Wollaston is dividing opinion. Her predecessor, the colourful Anthony Steen, once warned her that no friends are made in politics. Wollaston smiles. “I really like my colleagues, and it really is a privilege to be here.”
Parliament should feel privileged to have her too. After all, she is exactly what David Cameron called for.
Wollaston on… being a GP, then an MP
“They are both vocations. You have to throw your heart and soul into it, and that’s what I am trying to do. Compared to being a junior doctor, the hours are quite familiar. I miss it, and I still feel like a doctor – the difference is nobody takes their clothes off. Perhaps I should have gone into Italian politics!”
Wollaston on…open primaries
"When I applied it wasn’t a primary, but at each stage the goalposts moved. I didn’t mind the process, though if I had known at the start it might have put me off, as I wouldn’t have thought I could do it. Open primaries give women a great chance of being selected and give my constituents greater ownership of their MP."
Wollaston on… party loyalty
"I’m not some sort of maverick who votes how they like.
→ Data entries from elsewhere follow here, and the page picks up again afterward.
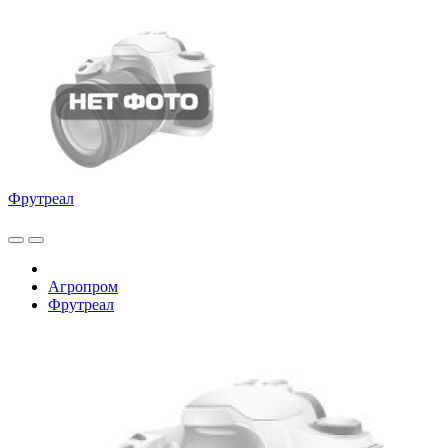
Фрутреал
Агропром
Фрутреал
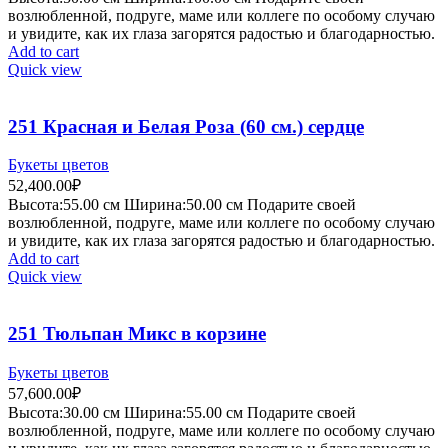
возлюбленной, подруге, маме или коллеге по особому случаю
и увидите, как их глаза загорятся радостью и благодарностью.
Add to cart
Quick view
251 Красная и Белая Роза (60 см.) сердце
Букеты цветов
52,400.00
₽
Высота:55.
00 см
Ширина:50.0
0 см
Подарите своей
возлюбленной, подруге, маме или коллеге по особому случаю
и увидите, как их глаза загорятся радостью и благодарностью.
Add to cart
Quick view
251 Тюльпан Микс в корзине
Букеты цветов
57,600.00
₽
Высота:30.
00 см
Ширина:55.0
0 см
Подарите своей
возлюбленной, подруге, маме или коллеге по особому случаю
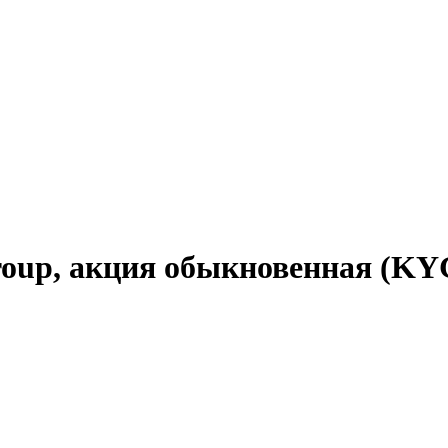
g Group, акция обыкновенная (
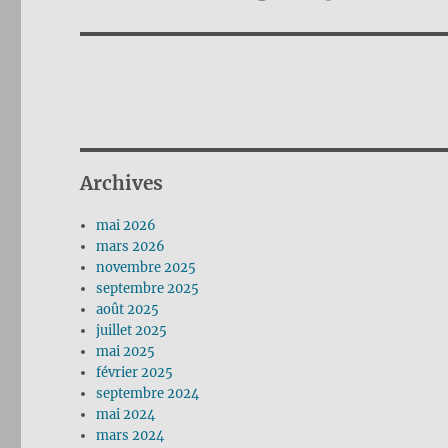
suivante :
Archives
mai 2026
mars 2026
novembre 2025
septembre 2025
août 2025
juillet 2025
mai 2025
février 2025
septembre 2024
mai 2024
mars 2024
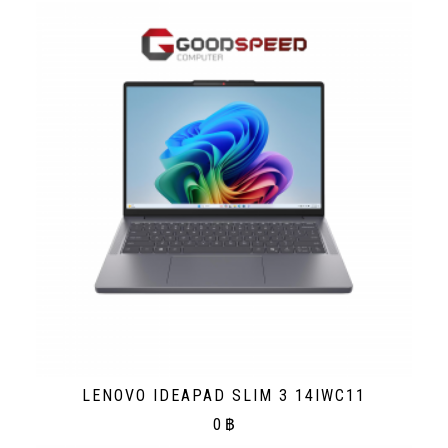
LENOVO IDEAPAD SLIM 3 14IWC11
0
฿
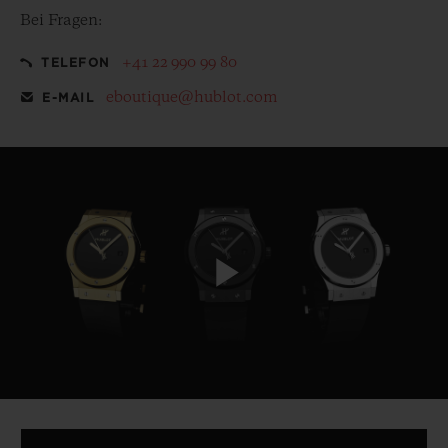
Bei Fragen:
+41 22 990 99 80
TELEFON
eboutique@hublot.com
E-MAIL
Play
Video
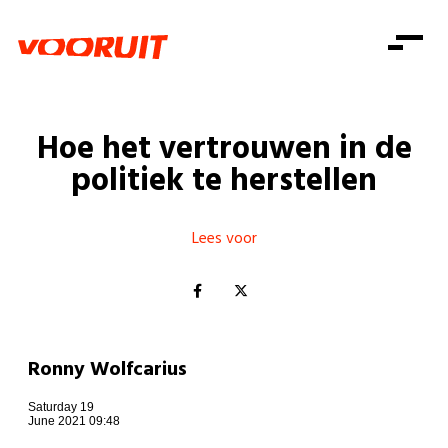
Laatste nieuws
Alle artikels
Beweging
Mission statement
Koopkracht
Dicht bij jou
Hoe het vertrouwen in de
Onze mensen
Doe mee
Zorg
politiek te herstellen
Doe mee
Shop
Standpunten
Gelijke kansen
Word lid
Zoeken
Vacatures
Welzijn
Lees voor
Login
Login
Mis niets
Consumentenbescherming
Pensioenen
Doe mee
Kinderen en jongeren
Ronny Wolfcarius
Saturday 19
June 2021 09:48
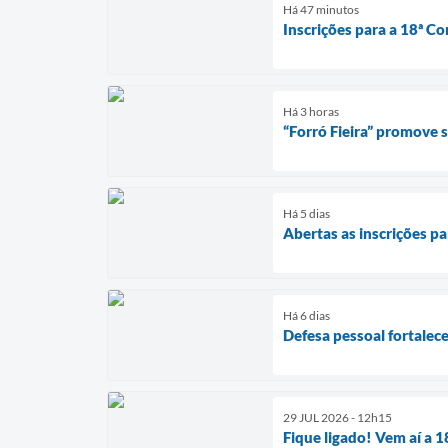
Há 47 minutos
Inscrições para a 18ª Co
Há 3 horas
“Forró Fieira” promove
Há 5 dias
Abertas as inscrições pa
Há 6 dias
Defesa pessoal fortalec
29 JUL 2026 - 12h15
Fique ligado! Vem aí a 1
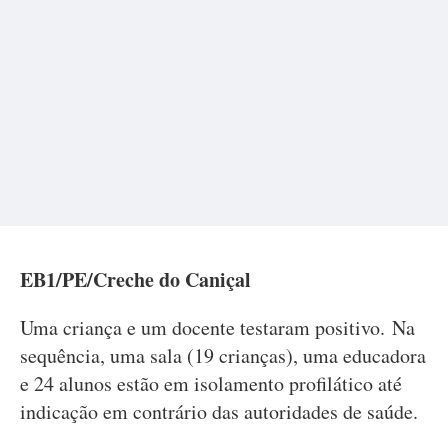
EB1/PE/Creche do Caniçal
Uma criança e um docente testaram positivo. Na
sequência, uma sala (19 crianças), uma educadora
e 24 alunos estão em isolamento profilático até
indicação em contrário das autoridades de saúde.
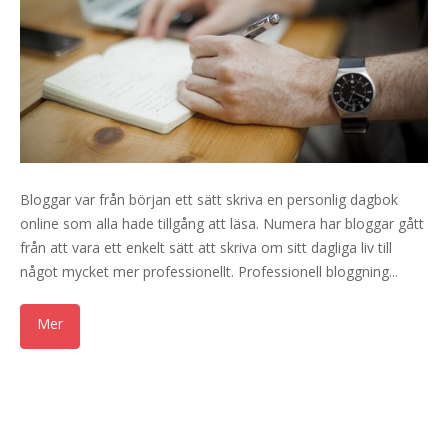
Bloggar var från början ett sätt skriva en personlig dagbok
online som alla hade tillgång att läsa. Numera har bloggar gått
från att vara ett enkelt sätt att skriva om sitt dagliga liv till
något mycket mer professionellt. Professionell bloggning...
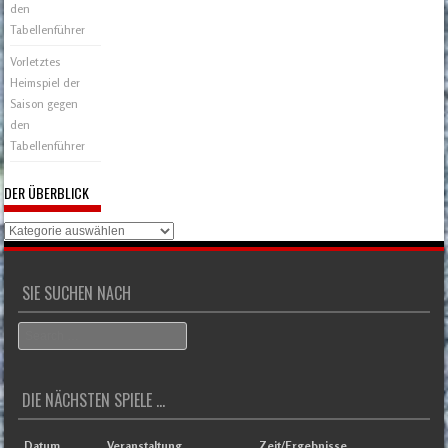
den
Tabellenführer
Vorletztes
Heimspiel der
Saison gegen
den
Tabellenführer
DER ÜBERBLICK
Der
Überblick
SIE SUCHEN NACH
Search
DIE NÄCHSTEN SPIELE ...
Datum
Veranstaltung
Zeit/Ergebnisse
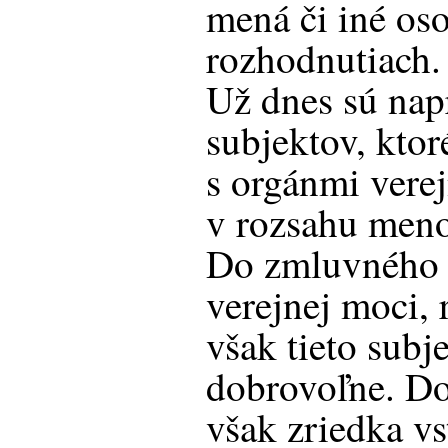
mená či iné os
rozhodnutiach.
Už dnes sú nap
subjektov, kto
s orgánmi verej
v rozsahu meno,
Do zmluvného 
verejnej moci, 
však tieto subj
dobrovoľne. D
však zriedka vs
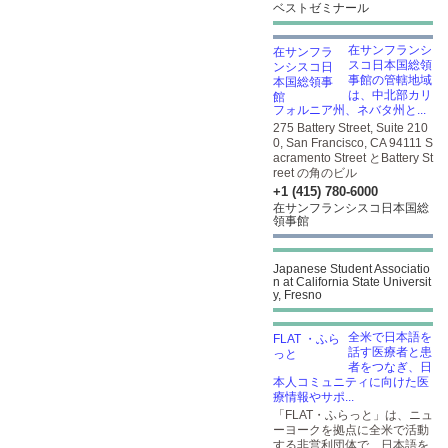
ベストゼミナール
在サンフランシ
スコ日本国総領
事館の管轄地域
は、中北部カリ
フォルニア州、ネバタ州と...
275 Battery Street, Suite 210
0, San Francisco, CA 94111 S
acramento Street とBattery St
reet の角のビル
+1 (415) 780-6000
在サンフランシスコ日本国総
領事館
Japanese Student Associatio
n at California State Universit
y, Fresno
全米で日本語を
話す医療者と患
者をつなぎ、日
本人コミュニティに向けた医
療情報やサポ...
「FLAT・ふらっと」は、ニュ
ーヨークを拠点に全米で活動
する非営利団体で、日本語を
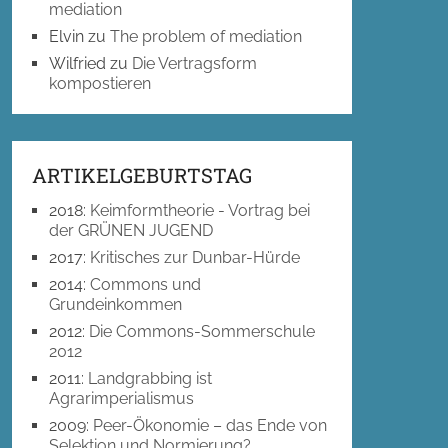
mediation
Elvin
zu
The problem of mediation
Wilfried
zu
Die Vertragsform
kompostieren
ARTIKELGEBURTSTAG
2018
:
Keimformtheorie - Vortrag bei
der GRÜNEN JUGEND
2017
:
Kritisches zur Dunbar-Hürde
2014
:
Commons und
Grundeinkommen
2012
:
Die Commons-Sommerschule
2012
2011
:
Landgrabbing ist
Agrarimperialismus
2009
:
Peer-Ökonomie – das Ende von
Selektion und Normierung?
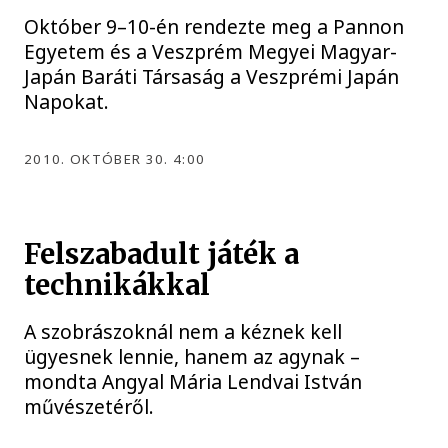
Október 9–10-én rendezte meg a Pannon
Egyetem és a Veszprém Megyei Magyar-
Japán Baráti Társaság a Veszprémi Japán
Napokat.
2010. OKTÓBER 30. 4:00
Felszabadult játék a
technikákkal
A szobrászoknál nem a kéznek kell
ügyesnek lennie, hanem az agynak –
mondta Angyal Mária Lendvai István
művészetéről.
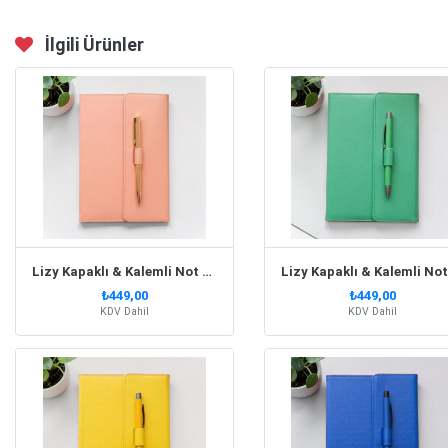
İlgili Ürünler
Lizy Kapaklı & Kalemli Not Defteri Soft Pembe
₺449,00
₺449,00
KDV Dahil
KDV Dahil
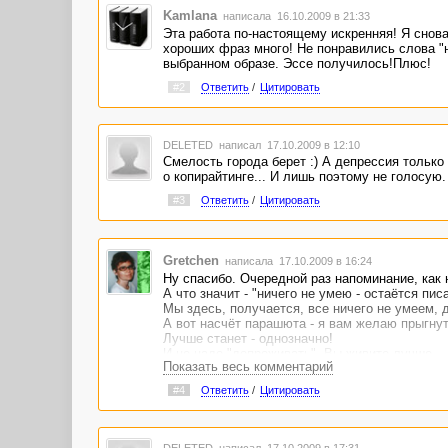
Kamlana
написала 16.10.2009 в 21:33
Эта работа по-настоящему искренняя! Я снова
хороших фраз много! Не понравились слова "н
выбранном образе. Эссе получилось!Плюс!
#2
Ответить
/
Цитировать
DELETED
написал 17.10.2009 в 12:10
Смелость города берет :) А депрессия только
о копирайтинге... И лишь поэтому не голосую.
#3
Ответить
/
Цитировать
Gretchen
написала 17.10.2009 в 16:24
Ну спасибо. Очередной раз напоминание, как н
А что значит - "ничего не умею - остаётся пис
Мы здесь, получается, все ничего не умеем, д
А вот насчёт парашюта - я вам желаю прыгнут
Лучше станет - однозначно!
И не надо "допроживать". Вы живите лучше.
Показать весь комментарий
И рекомендую книги Синельникова почитать - м
#4
Ответить
/
Цитировать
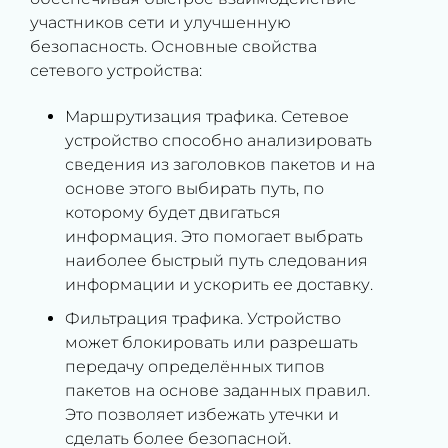
участников сети и улучшенную
безопасность. Основные свойства
сетевого устройства:
Маршрутизация трафика. Сетевое
устройство способно анализировать
сведения из заголовков пакетов и на
основе этого выбирать путь, по
которому будет двигаться
информация. Это помогает выбрать
наиболее быстрый путь следования
информации и ускорить ее доставку.
Фильтрация трафика. Устройство
может блокировать или разрешать
передачу определённых типов
пакетов на основе заданных правил.
Это позволяет избежать утечки и
сделать более безопасной.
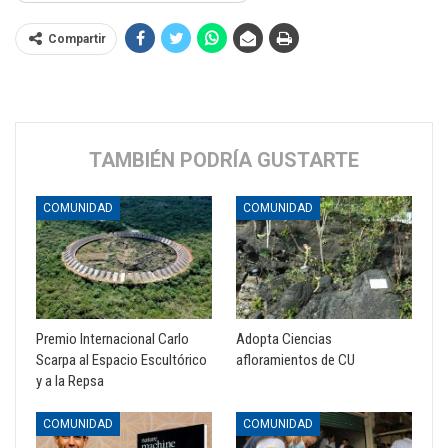
Compartir
TAMBIÉN PODRÍA GUSTARTE
COMUNIDAD
COMUNIDAD
Premio Internacional Carlo
Adopta Ciencias
Scarpa al Espacio Escultórico
afloramientos de CU
y a la Repsa
COMUNIDAD
COMUNIDAD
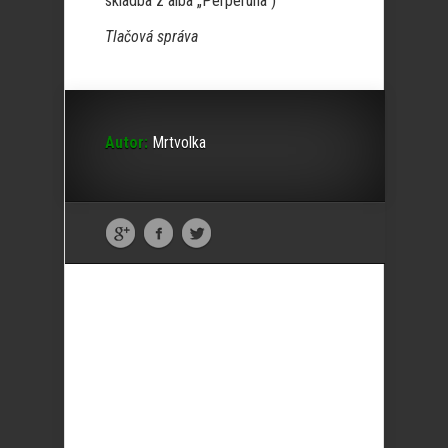
skladba z alba „Perperuna“)
Tlačová správa
Autor:
Mrtvolka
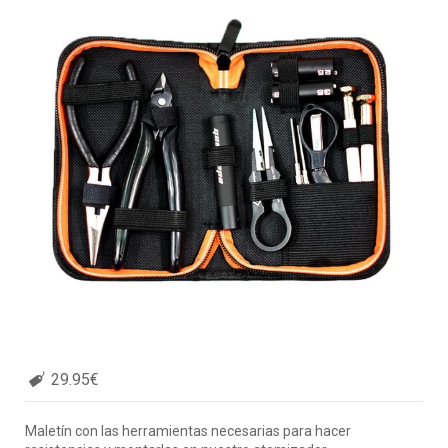
29.95€
Maletín con las herramientas necesarias para hacer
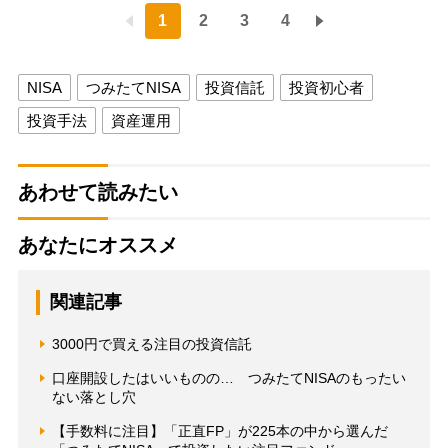
1
2
3
4
NISA
つみたてNISA
投資信託
投資初心者
投資手法
資産運用
あわせて読みたい
あなたにオススメ
関連記事
3000円で買える注目の投資信託
口座開設したはいいものの… つみたてNISAのもったい
ない落とし穴
【手数料に注目】「正直FP」が225本の中から選んだ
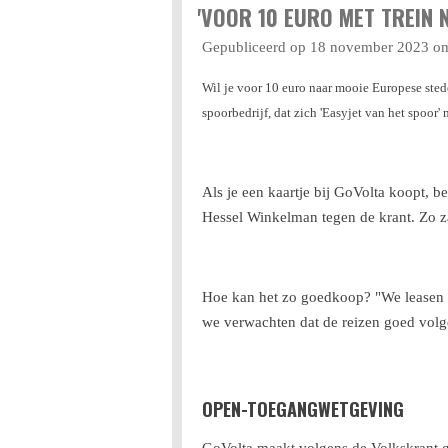
'VOOR 10 EURO MET TREIN 
Gepubliceerd op 18 november 2023 o
Wil je voor 10 euro naar mooie Europese sted
spoorbedrijf, dat zich 'Easyjet van het spoor'
Als je een kaartje bij GoVolta koopt, be
Hessel Winkelman tegen de krant. Zo za
Hoe kan het zo goedkoop? "We leasen tw
we verwachten dat de reizen goed volge
OPEN-TOEGANGWETGEVING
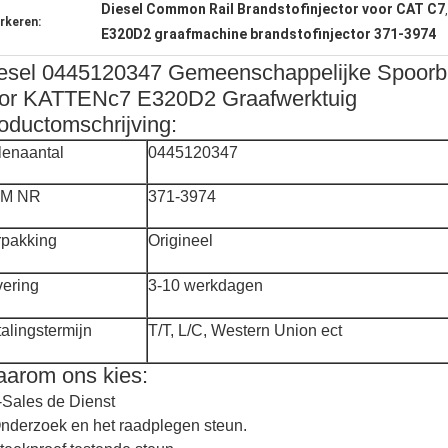
Diesel Common Rail Brandstofinjector voor CAT C7
rkeren:
E320D2 graafmachine brandstofinjector 371-3974
esel 0445120347 Gemeenschappelijke Spoorbr
or KATTENc7 E320D2 Graafwerktuig
oductomschrijving:
lenaantal
0445120347
M NR
371-3974
rpakking
Origineel
vering
3-10 werkdagen
alingstermijn
T/T, L/C, Western Union ect
arom ons kies:
-Sales de Dienst
Onderzoek en het raadplegen steun.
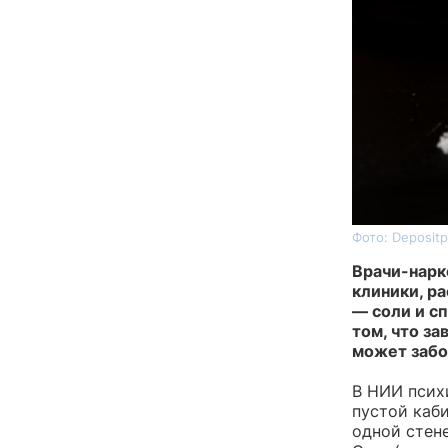
Фото: Depositp
Врачи-нарк
клиники, р
— соли и сп
том, что за
может забо
В НИИ психи
пустой каб
одной стен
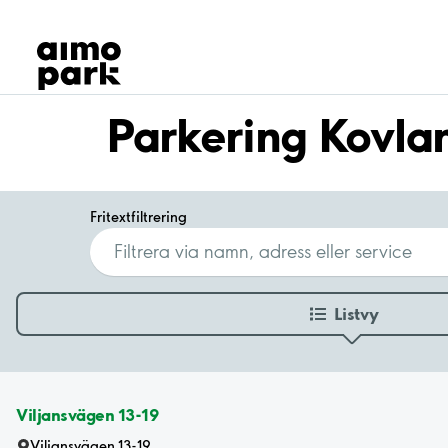
Våra produkter
Hitta parkering
Samarbete
Kundservice
Parkering Kovla
Om Aimo Park
Fritextfiltrering
Listvy
Viljansvägen 13-19
Viljansvägen 13-19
If I wanted to do that I’d have stood as an independent. I stood on a Conservative ticket and make no bones about it. Look at my voting record. I’m not all over the shop. However, it’s not necessarily a bad thing for MPs to vote against their party. People should be less worried about that.”
Wollaston on… describing the NHS reforms as a “grenade”
"I might use less flowery language in future. Perhaps ‘a fireship sailing into the primary care trusts’. We’ve moved from support for the bill to a lot of hostility. The right thing is to listen and look at what needs to change so that we can take people with us. This should be much more collaborative."